When Peggy Met Victor
When Peggy Met Victor
Zero Knowledge Proof (ZKP) with probabilistic encryption
In this method we have Peggy (the Prover) and Victor (the Verifier), and where Peggy will prove to Victor that she still knows a secret. In this case, Victor will challenge Peggy to prove her identity by showing that she knows a given secret.
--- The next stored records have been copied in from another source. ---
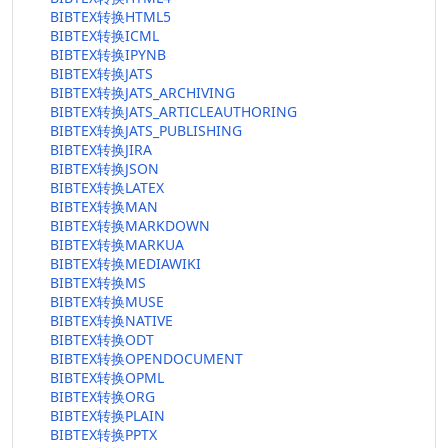
BIBTEX转换HTML5
BIBTEX转换ICML
BIBTEX转换IPYNB
BIBTEX转换JATS
BIBTEX转换JATS_ARCHIVING
BIBTEX转换JATS_ARTICLEAUTHORING
BIBTEX转换JATS_PUBLISHING
BIBTEX转换JIRA
BIBTEX转换JSON
BIBTEX转换LATEX
BIBTEX转换MAN
BIBTEX转换MARKDOWN
BIBTEX转换MARKUA
BIBTEX转换MEDIAWIKI
BIBTEX转换MS
BIBTEX转换MUSE
BIBTEX转换NATIVE
BIBTEX转换ODT
BIBTEX转换OPENDOCUMENT
BIBTEX转换OPML
BIBTEX转换ORG
BIBTEX转换PLAIN
BIBTEX转换PPTX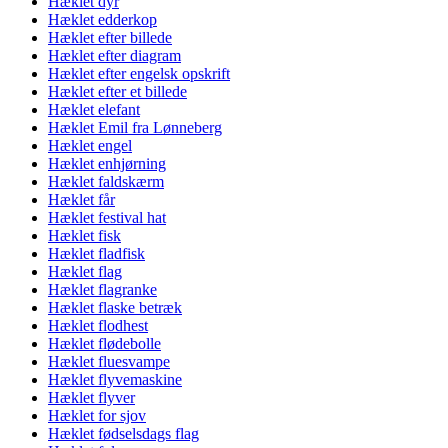
Hæklet dyr
Hæklet edderkop
Hæklet efter billede
Hæklet efter diagram
Hæklet efter engelsk opskrift
Hæklet efter et billede
Hæklet elefant
Hæklet Emil fra Lønneberg
Hæklet engel
Hæklet enhjørning
Hæklet faldskærm
Hæklet får
Hæklet festival hat
Hæklet fisk
Hæklet fladfisk
Hæklet flag
Hæklet flagranke
Hæklet flaske betræk
Hæklet flodhest
Hæklet flødebolle
Hæklet fluesvampe
Hæklet flyvemaskine
Hæklet flyver
Hæklet for sjov
Hæklet fødselsdags flag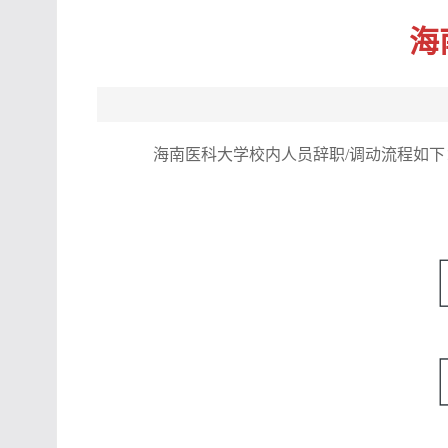
海
海南医科大学校内人员辞职/调动流程如下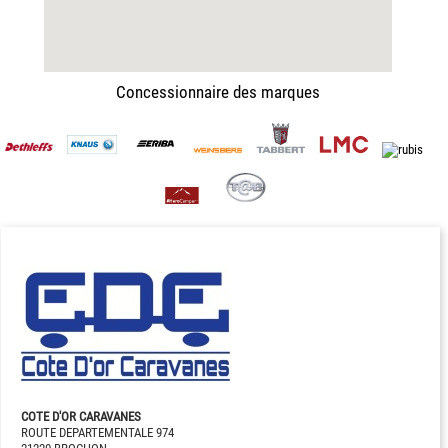
Concessionnaire des marques
COTE D'OR CARAVANES
ROUTE DEPARTEMENTALE 974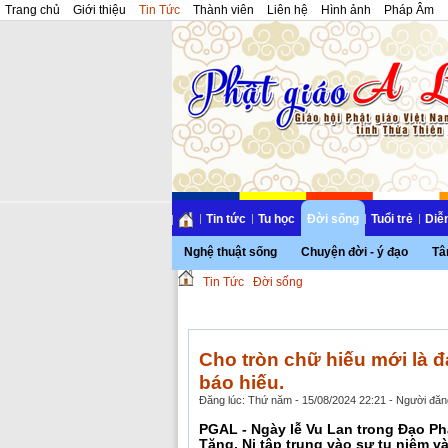
Trang chủ
Giới thiệu
Tin Tức
Thành viên
Liên hệ
Hình ảnh
Pháp Âm
Tin tức
Tu học
Đời sống
Tuổi trẻ
Diễ
Nghệ thuật sống
Chuyện đời - ý đạo
Tâ
Tin Tức
Đời sống
Cho tròn chữ hiếu mới là đ
báo hiếu.
Đăng lúc: Thứ năm - 15/08/2024 22:21 - Người đăng
PGAL - Ngày lễ Vu Lan trong Đạo Ph
Tăng, Ni tập trung vào sự tu niệm v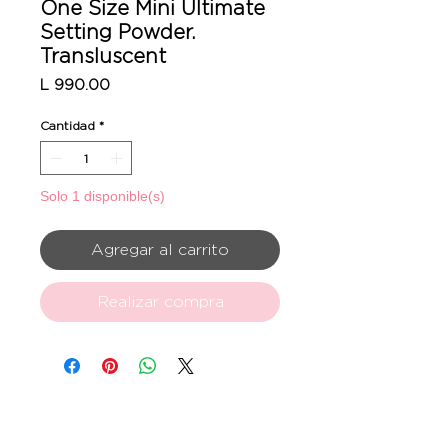
One Size Mini Ultimate
Setting Powder.
Transluscent
Precio
L 990.00
Cantidad
*
Solo 1 disponible(s)
Agregar al carrito
Realizar compra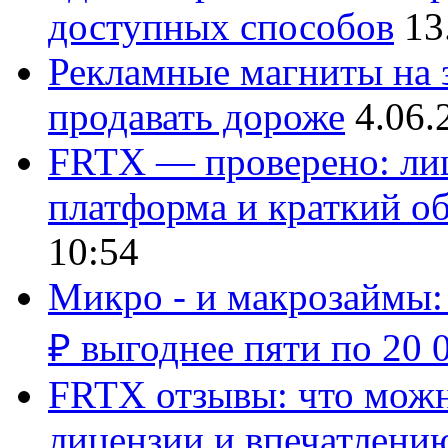
доступных способов
13
Рекламные магниты на з
продавать дороже
4.06.
FRTX — проверено: лиц
платформа и краткий об
10:54
Микро - и макрозаймы:
₽ выгоднее пяти по 20 
FRTX отзывы: что можно
лицензии и впечатлению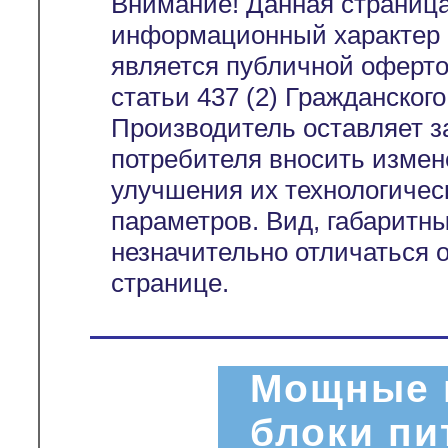
Внимание! Данная страница
информационный характер и
является публичной оферт
статьи 437 (2) Гражданског
Производитель оставляет з
потребителя вносить измен
улучшения их технологичес
параметров. Вид, габаритн
незначительно отличаться 
странице.
Мощные 
блоки пи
Initially Peggy will select two large prime numbers (p and q), and then publish their product at N:
N=pq
Now Peggy has a secret y, and then finds a value of y which satisfies this:
x²=y (mod N)
For example, if y=3 and p=11,q=13, then N=143. Now we need to find the value of x for:
x²=3 (mod 143)
The solution for this is x=126:
126²=3 (mod 143)
Now each time Peggy wants to prove that she knows y, she performs the following:
1. Peggy create a random number (r) and computes:
s=r² (mod N)
2. Next Victor either sends Peggy a value of 0 or 1 (m∈{0,1}) as a challenge.
3. Peggy now calculates a value of z on sends it to Victor:
z=r (mod N), if m=0
z=xr (mod N), if m=1.
Then Victor calculates z² (mod N ) and does a check based on m:
z²=s (mod N), if m=0,
z²=ys (mod N), if m=1.
and where y is the secret that Peggy has registered.
The coding is here [sample]:
In this case we find the solution to the square root modulus with:
# Find solution to x^2 = y (mod N)
while (True):
y=random.randint(5,1000) % N
if (libnum.has_sqrtmod(y,{p: 1,q:1})):
x=libnum.sqrtmod(y,{p: 1,q:1}).next()
break
A sample run for m=0 [sample]:
p= 53
q= 59
m= 0
We create a random secret (y)
y= 311
x= 1243
N= 3127
r= 367
z= 367
z^2 (mod N)= 228
s (mod N)= 228
ys (mod N)= 2114
Proof: 0
And for a proof for m=1 [sample]:
p= 53
q= 59
m= 1
We create a random secret (y)
y= 626
x= 761
N= 3127
r= 223
z= 845
z^2 (mod N)= 1069
s (mod N)= 2824
ys (mod N)= 1069
Proof: 1
In this case, Victor can prompt Peggy a number of times, and each time she proves she knows the secret, the more trust Victor will have in her. For n challenges, the chances of Peggy not being Peggy is 1 over 2^n. With three challenges, if Peggy produces the right proof, there is a 1 in 8 chance that she has guessed them by random.